(Source data)

※ ※ ※

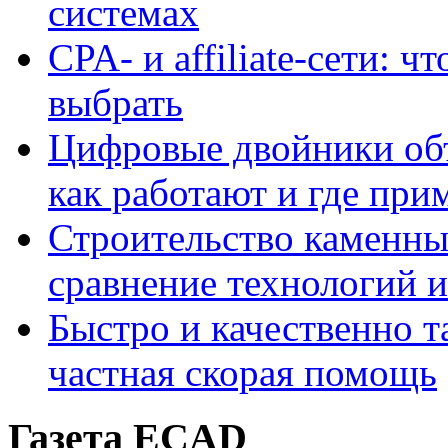
системах
CPA- и affiliate-сети: ч
выбрать
Цифровые двойники объе
как работают и где при
Строительство каменны
сравнение технологий 
Быстро и качественно т
частная скорая помощь
Газета ECAD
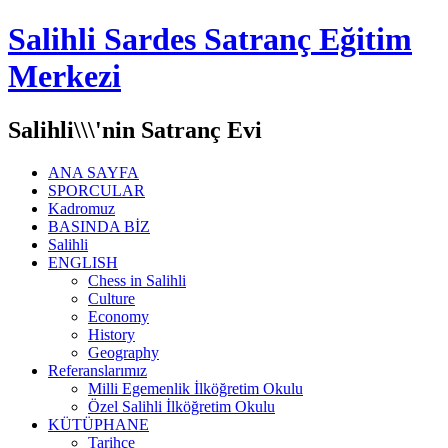
Salihli Sardes Satranç Eğitim
Merkezi
Salihli\\\'nin Satranç Evi
ANA SAYFA
SPORCULAR
Kadromuz
BASINDA BİZ
Salihli
ENGLISH
Chess in Salihli
Culture
Economy
History
Geography
Referanslarımız
Milli Egemenlik İlköğretim Okulu
Özel Salihli İlköğretim Okulu
KÜTÜPHANE
Tarihçe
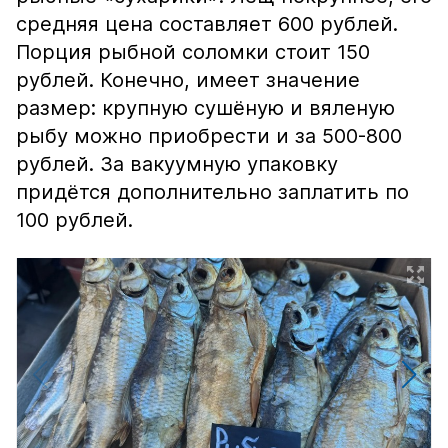
средняя цена составляет 600 рублей.
Порция рыбной соломки стоит 150
рублей. Конечно, имеет значение
размер: крупную сушёную и вяленую
рыбу можно приобрести и за 500-800
рублей. За вакуумную упаковку
придётся дополнительно заплатить по
100 рублей.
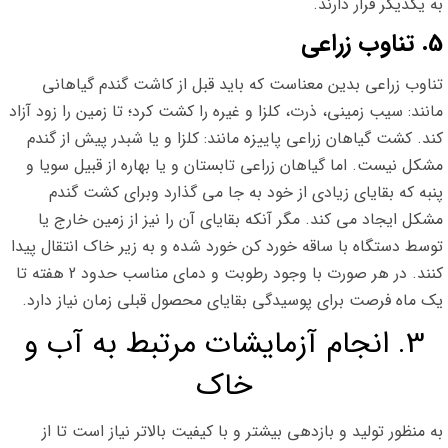
به یکدیگر قرار دارند.
5. تناوب زراعی
تناوب زراعی بدین معناست که باید قبل از کاشت گندم گیاهانی
مانند: سیب زمینی، ذرت، کلزا و غیره را کشت کرد؛ تا زمین را زود آزاد
کند. کشت گیاهان زراعی پاییزه مانند: کلزا و یا شبدر پیش از گندم
مشکل نیست. اما گیاهان زراعی تابستان و یا بهاره از قبیل سویا و
پنبه که بقایای زیادی از خود به جا می گذارد وبرای کشت گندم
مشکل ایجاد می کند. مگر آنکه بقایای آن را نیز از زمین خارج یا
توسط دستگاه با ساقه خورد کن خورد شده و به زیر خاک انتقال پیدا
کنند. در هر صورت با وجود رطوبت و دمای مناسب حدود 2 هفته تا
یک ماه فرصت برای پوسیدگی بقایای محصول قبلی زمان نیاز دارد.
3. انجام آزمایشات مرتبط به آب و
خاک
به منظور تولید و بازدهی بیشتر و با کیفیت بالاتر نیاز است تا از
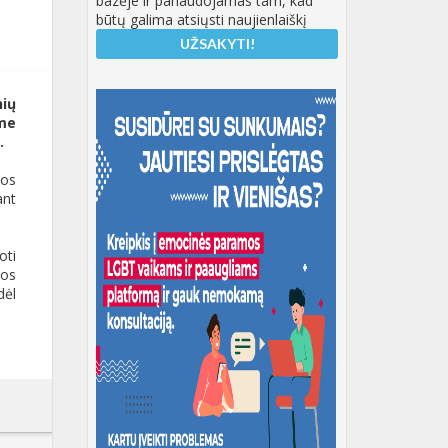
bazėje ir panaudojamas tam, kad
būtų galima atsiųsti naujienlaiškį
nių
me
.
tos
ant
oti
jos
dėl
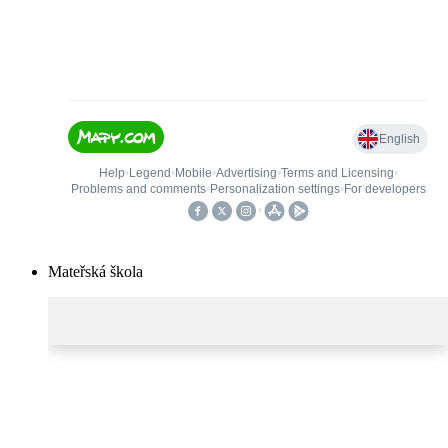
Mateřská škola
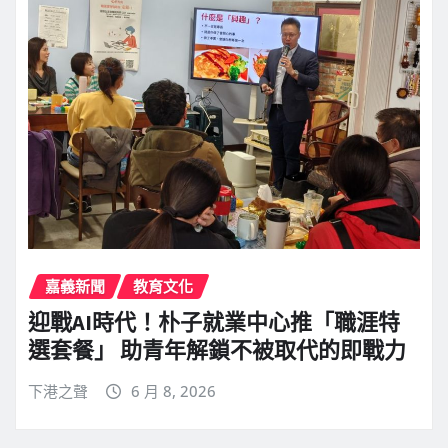
嘉義新聞
教育文化
迎戰AI時代！朴子就業中心推「職涯特
選套餐」 助青年解鎖不被取代的即戰力
下港之聲
6 月 8, 2026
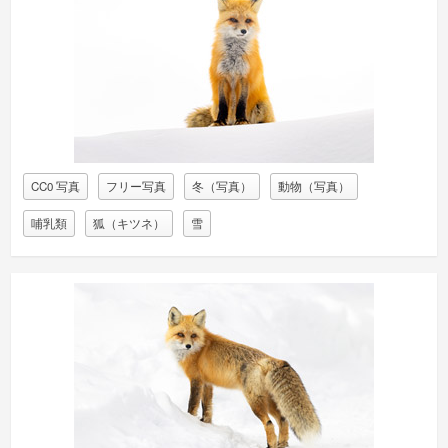
CC0 写真
フリー写真
冬（写真）
動物（写真）
哺乳類
狐（キツネ）
雪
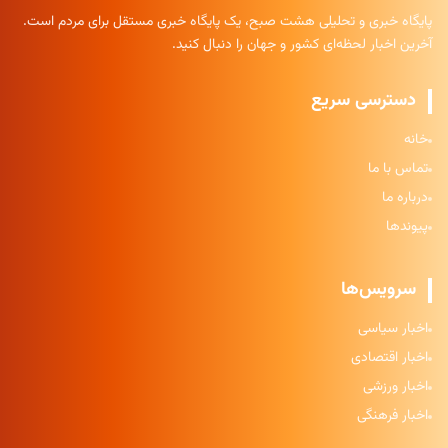
پایگاه خبری و تحلیلی هشت صبح، یک پایگاه خبری مستقل برای مردم است.
آخرین اخبار لحظه‌ای کشور و جهان را دنبال کنید.
دسترسی سریع
خانه
تماس با ما
درباره ما
پیوندها
سرویس‌ها
اخبار سیاسی
اخبار اقتصادی
اخبار ورزشی
اخبار فرهنگی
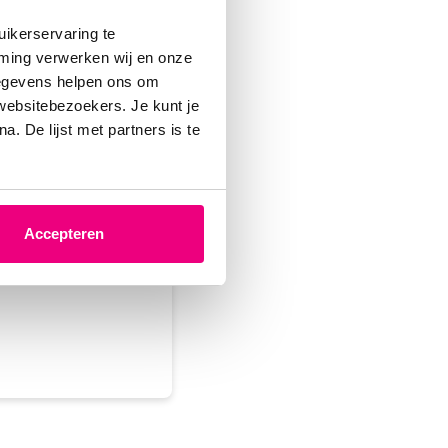
ikerservaring te
mming verwerken wij en onze
gegevens helpen ons om
 websitebezoekers. Je kunt je
. De lijst met partners is te
2-02-2025 om 15:37 uur
elf heb een lichte
longpunten van het
Accepteren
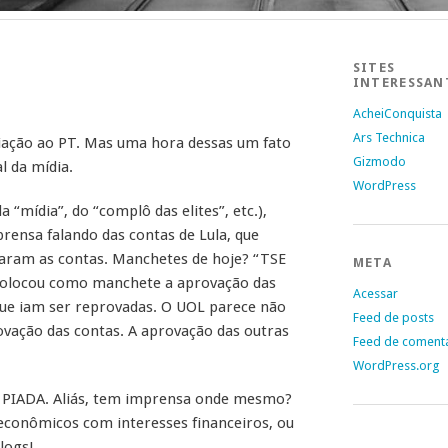
SITES
INTERESSAN
AcheiConquista
Ars Technica
liação ao PT. Mas uma hora dessas um fato
Gizmodo
l da mídia.
WordPress
 “mídia”, do “complô das elites”, etc.),
prensa falando das contas de Lula, que
aram as contas. Manchetes de hoje? “TSE
META
colocou como manchete a aprovação das
Acessar
m que iam ser reprovadas. O UOL parece não
Feed de posts
vação das contas. A aprovação das outras
Feed de coment
WordPress.org
 PIADA. Aliás, tem imprensa onde mesmo?
econômicos com interesses financeiros, ou
logs!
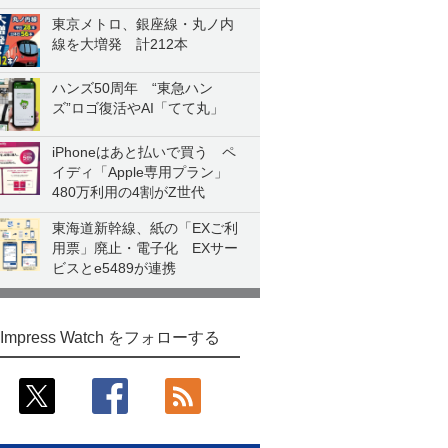
東京メトロ、銀座線・丸ノ内
線を大増発 計212本
ハンズ50周年 “東急ハン
ズ”ロゴ復活やAI「てて丸」
iPhoneはあと払いで買う ペ
イディ「Apple専用プラン」
480万利用の4割がZ世代
東海道新幹線、紙の「EXご利
用票」廃止・電子化 EXサー
ビスとe5489が連携
Impress Watch をフォローする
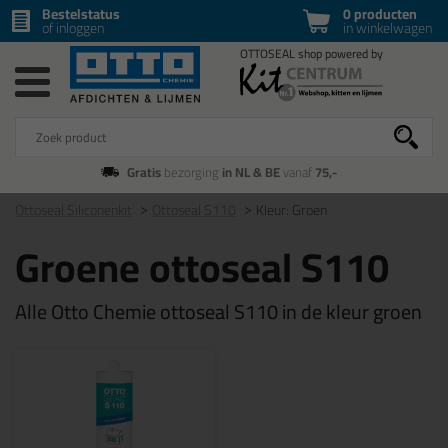
Bestelstatus
0 producten
of inloggen
in winkelwagen
Gratis
bezorging
in NL & BE
vanaf
75,-
Ottoseal Siliconenkit
Ottoseal S110
Kleur: Groen
Groene ottoseal S110
Alle Otto Chemie ottoseal S110 in de kleur groen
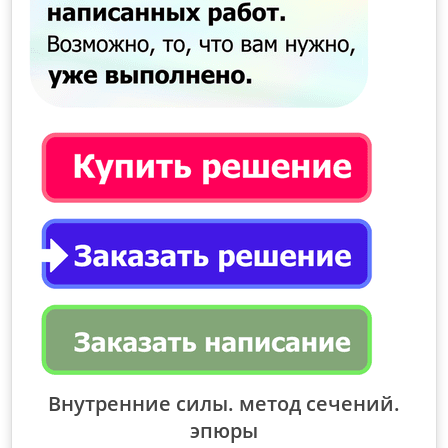
Внутренние силы. метод сечений.
эпюры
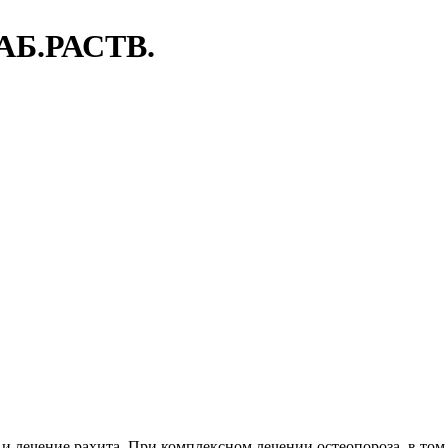
АБ.РАСТВ.
 лечение рахита. При комплексном лечении остеопороза, в том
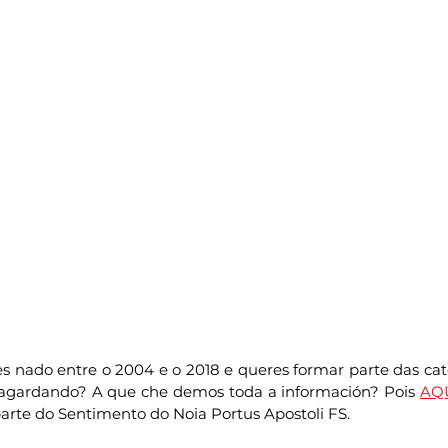
res nado entre o 2004 e o 2018 e queres formar parte das cate
 agardando? A que che demos toda a información? Pois 
AQ
parte do Sentimento do Noia Portus Apostoli FS.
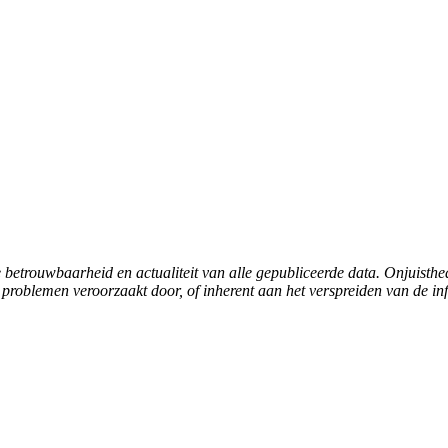
e betrouwbaarheid en actualiteit van alle gepubliceerde data. Onjuist
problemen veroorzaakt door, of inherent aan het verspreiden van de inf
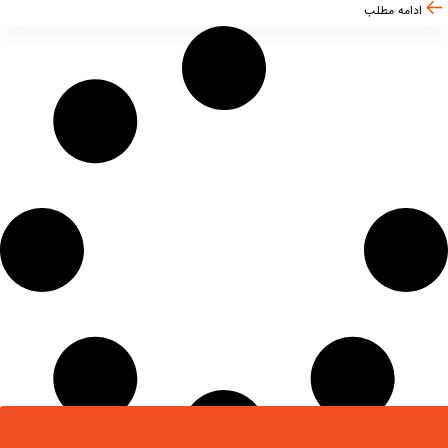
ادامه مطلب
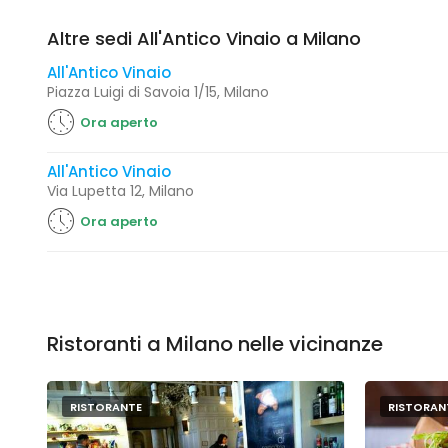
Altre sedi All'Antico Vinaio a Milano
All'Antico Vinaio
Piazza Luigi di Savoia 1/15, Milano
Ora aperto
All'Antico Vinaio
Via Lupetta 12, Milano
Ora aperto
Ristoranti a Milano nelle vicinanze
RISTORANTE
RISTORAN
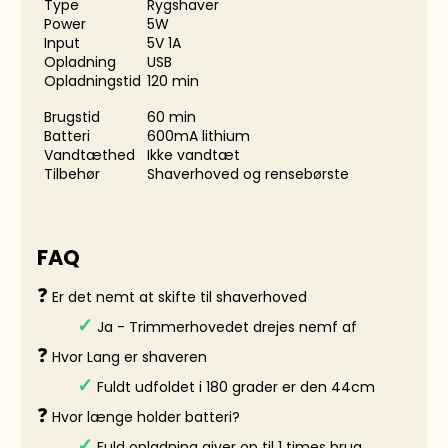
Type
Rygshaver
Power
5W
Input
5V 1A
Opladning
USB
Opladningstid
120 min
Brugstid
60 min
Batteri
600mA lithium
Vandtæthed
Ikke vandtæt
Tilbehør
Shaverhoved og rensebørste
FAQ
Er det nemt at skifte til shaverhoved
❓
Ja - Trimmerhovedet drejes nemf af
✓
Hvor Lang er shaveren
❓
Fuldt udfoldet i 180 grader er den 44cm
✓
Hvor længe holder batteri?
❓
Fuld opladning giver op til 1 times brug
✓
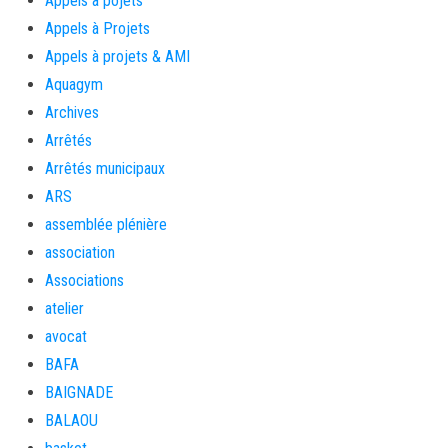
Appels à pojets
Appels à Projets
Appels à projets & AMI
Aquagym
Archives
Arrêtés
Arrêtés municipaux
ARS
assemblée plénière
association
Associations
atelier
avocat
BAFA
BAIGNADE
BALAOU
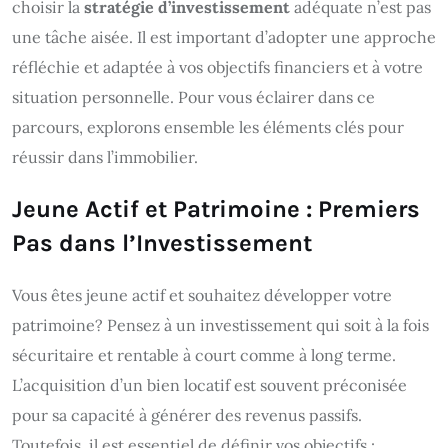
choisir la
stratégie d’investissement
adéquate n’est pas
une tâche aisée. Il est important d’adopter une approche
réfléchie et adaptée à vos objectifs financiers et à votre
situation personnelle. Pour vous éclairer dans ce
parcours, explorons ensemble les éléments clés pour
réussir dans l’immobilier.
Jeune Actif et Patrimoine : Premiers
Pas dans l’Investissement
Vous êtes jeune actif et souhaitez développer votre
patrimoine? Pensez à un investissement qui soit à la fois
sécuritaire et rentable à court comme à long terme.
L’acquisition d’un bien locatif est souvent préconisée
pour sa capacité à générer des revenus passifs.
Toutefois, il est essentiel de définir vos objectifs :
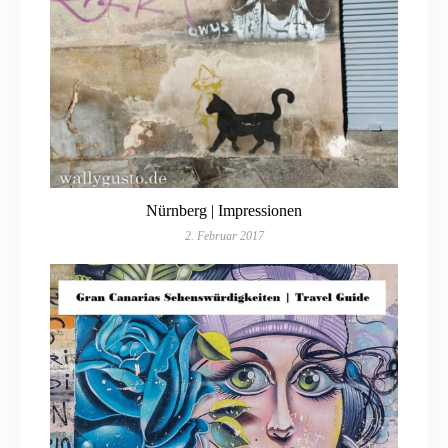
Nürnberg | Impressionen
2. Februar 2017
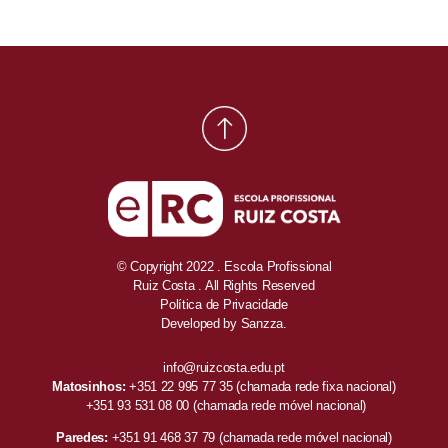
© Copyright 2022 . Escola Profissional
Ruiz Costa . All Rights Reserved
Política de Privacidade
Developed by
Sanzza.
info@ruizcosta.edu.pt
Matosinhos:
+351 22 995 77 35
(chamada rede fixa nacional)
+351 93 531 08 00
(chamada rede móvel nacional)
Paredes:
+351 91 468 37 79
(chamada rede móvel nacional)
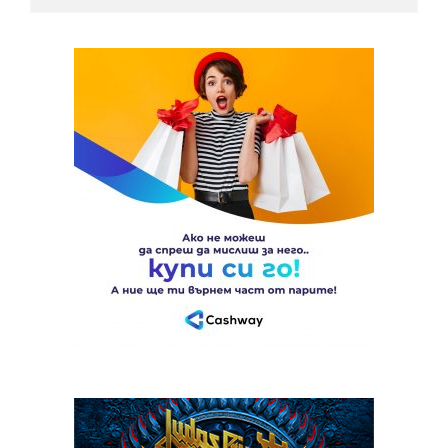
страници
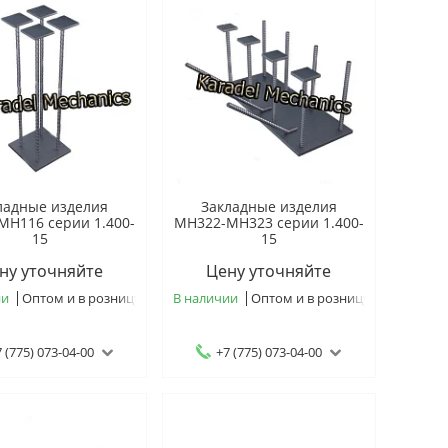
ладные изделия
Закладные изделия
МН116 серии 1.400-
МН322-МН323 серии 1.400-
15
15
ну уточняйте
Цену уточняйте
ии
Оптом и в розницу
В наличии
Оптом и в розницу
 (775) 073-04-00
+7 (775) 073-04-00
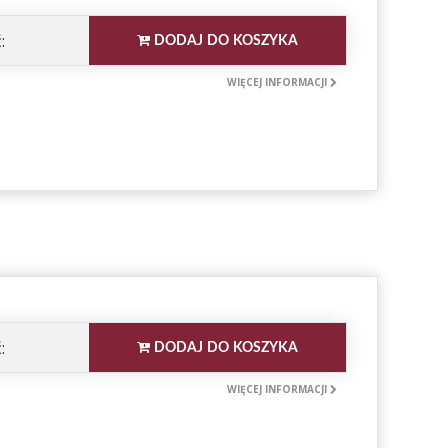
:
DODAJ DO KOSZYKA
WIĘCEJ INFORMACJI
:
DODAJ DO KOSZYKA
WIĘCEJ INFORMACJI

※ ※ ※

Problem to work on: I would like the exact lines from the data above, starting with the one that holds "Vous êtes jeune" and going on through the one that holds "Ruiz Costa . All Rights Reserved", without the pictures.

Solution for this exercise:
Vous êtes jeune actif et souhaitez développer votre
patrimoine? Pensez à un investissement qui soit à la fois
sécuritaire et rentable à court comme à long terme.
L’acquisition d’un bien locatif est souvent préconisée
pour sa capacité à générer des revenus passifs.
Toutefois, il est essentiel de définir vos objectifs :
Nürnberg | Impressionen
2. Februar 2017
© Copyright 2022 . Escola Profissional
Ruiz Costa . All Rights Reserved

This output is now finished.